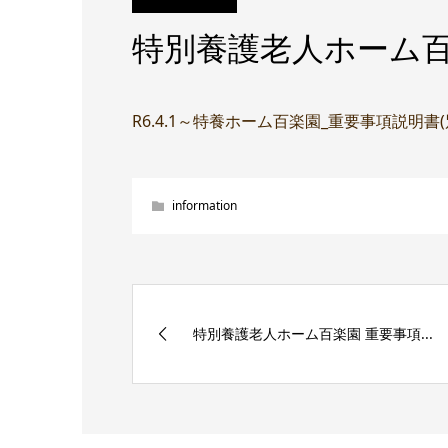
特別養護老人ホーム百
R6.4.1～特養ホーム百楽園_重要事項説明書
information
特別養護老人ホーム百楽園 重要事項...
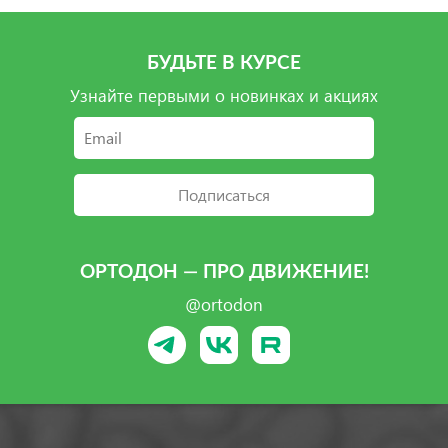
БУДЬТЕ В КУРСЕ
Узнайте первыми о новинках и акциях
Подписаться
ОРТОДОН — ПРО ДВИЖЕНИЕ!
@ortodon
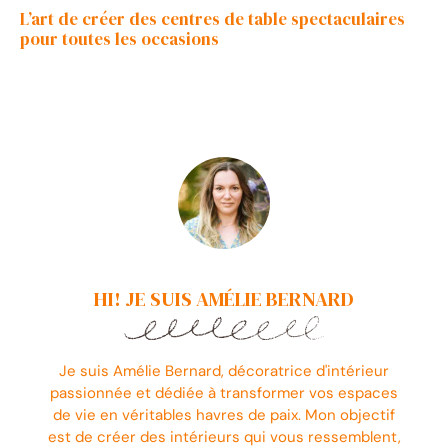
L’art de créer des centres de table spectaculaires
pour toutes les occasions
HI! JE SUIS AMÉLIE BERNARD
Je suis Amélie Bernard, décoratrice d'intérieur
passionnée et dédiée à transformer vos espaces
de vie en véritables havres de paix. Mon objectif
est de créer des intérieurs qui vous ressemblent,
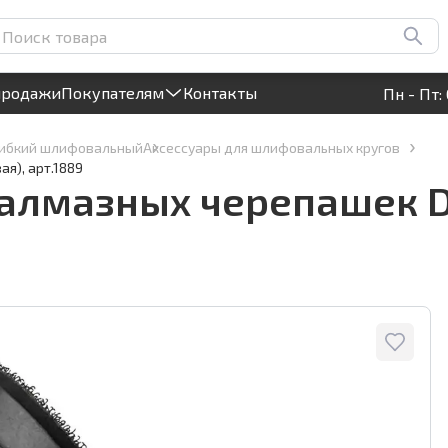
T Ø100мм (резиновая),
Круглосуточный! Прием заявок на сайте
продажи
Покупателям
Контакты
Пн - Пт: 
гибкий шлифовальный
Аксессуары для шлифовальных кругов
я), арт.1889
 алмазных черепашек 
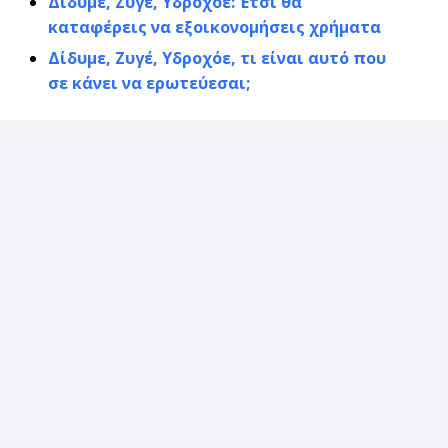
Δίδυμε, Ζυγέ, Υδροχόε: Έτσι θα
καταφέρεις να εξοικονομήσεις χρήματα
Δίδυμε, Ζυγέ, Υδροχόε, τι είναι αυτό που
σε κάνει να ερωτεύεσαι;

****************************************

◆ Problem to work on ◆
Return, from the material above, every line with the word "Ζυγέ".

◆ Exercise solution ◆
Δίδυμε, Ζυγέ, Υδροχόε: Έτσι θα
Δίδυμε, Ζυγέ, Υδροχόε, τι είναι αυτό που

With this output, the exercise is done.